Nevertheless, increased concern about the national picture encourages us to redouble our efforts to stay need-blind in our admissions and to offer comprehensive need-based financial aid packages to domestic students who earn admittance. When admission counselors review an application, a student is judged by his or her academic accomplishments, intellectual promise, ability to make the most of his or her possibilities and potential to make unique contributions. If a student is admitted and requests financial aid, we guarantee to find a way to meet the student’s calculated need so that finances are not an obstacle to attending Stanford.

Originally, Leland and Jane Stanford wanted a tuition-free university. Leland Stanford wrote in 1893 that the rich “can get their education anywhere, but the object is more particularly to reach the multitude—those people who have to consider the expenditure of every dollar.” It wasn’t until 1920 that tuition was charged, and even then, it was done reluctantly. At that time, our commitment to need-blind admissions was born.

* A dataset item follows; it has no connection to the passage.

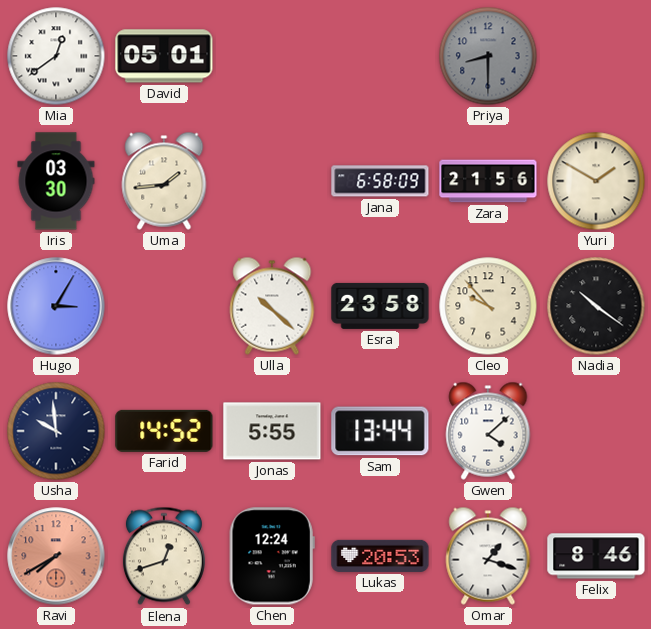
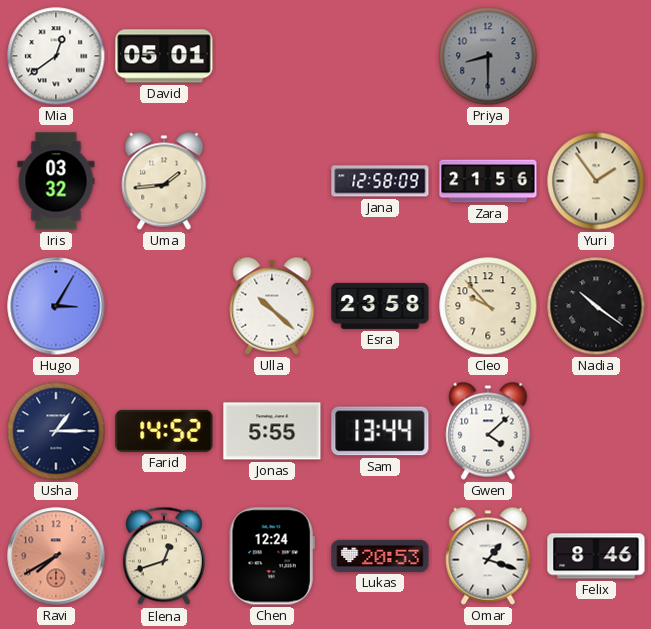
Iris: 03:30 -> 03:32
Jana: 6:58 -> 12:58
Yuri: 1:50 -> 1:54
Usha: 9:59 -> 1:15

How does this commitment translate to financial assistance? Almost 75 percent of our students receive some type of internal or external aid, including loans and scholarships, and almost 50 percent receive need-based scholarship help directly from the University. Over the past several years, we have increased our financial aid program to expand support for middle-income families. In particular, we capped the amount of home equity we take into account in determining parental assets, limiting the size of the loans we would ask a middle-class family to use toward educational costs.

Students on financial aid graduate with an average indebtedness of about $17,000—or a little over $4,000 for each year of study. The indebtedness of low-income students is closer to $6,500. Our program is competitive with Harvard’s, even after its changes, because we have always expected a lower level of “self-help” contributions and summer earnings from lower-income students. We have found that low-income families and students are often dependent on such sources of income to meet everyday expenses.

Part of the problem might be that we have been too modest about our historic commitment to open access and the good job we’ve done expanding that commitment in recent years. In fact, a Stanford Daily editorial excerpted by the New York Times Knowledge Network on May 28 suggests that we need to “begin doing a good job a little more loudly.”

That is no doubt true, but we also must acknowledge that Stanford has fewer resources than many of its peers for supporting the operations of the University and for financial aid. That fact, however, does not diminish our commitment to offering competitive financial aid packages. Still, next year, we must find about $20 million in operating funds to augment contributions by Stanford’s alumni and income from scholarship endowment.

Stanford’s challenge is that our endowment per student is less than that of many of our peer institutions. Hence, a primary ongoing objective of the Campaign for Undergraduate Education has been to increase the pool of endowed funds, including those for undergraduate financial aid. And our alumni have responded magnificently, already committing more than $175 million for new need-based financial aid endowment. The commitment of our alumni helps ensure that we can fulfill Jane Stanford's wish that the University should keep “open an avenue whereby the deserving and exceptional may rise through their own efforts.”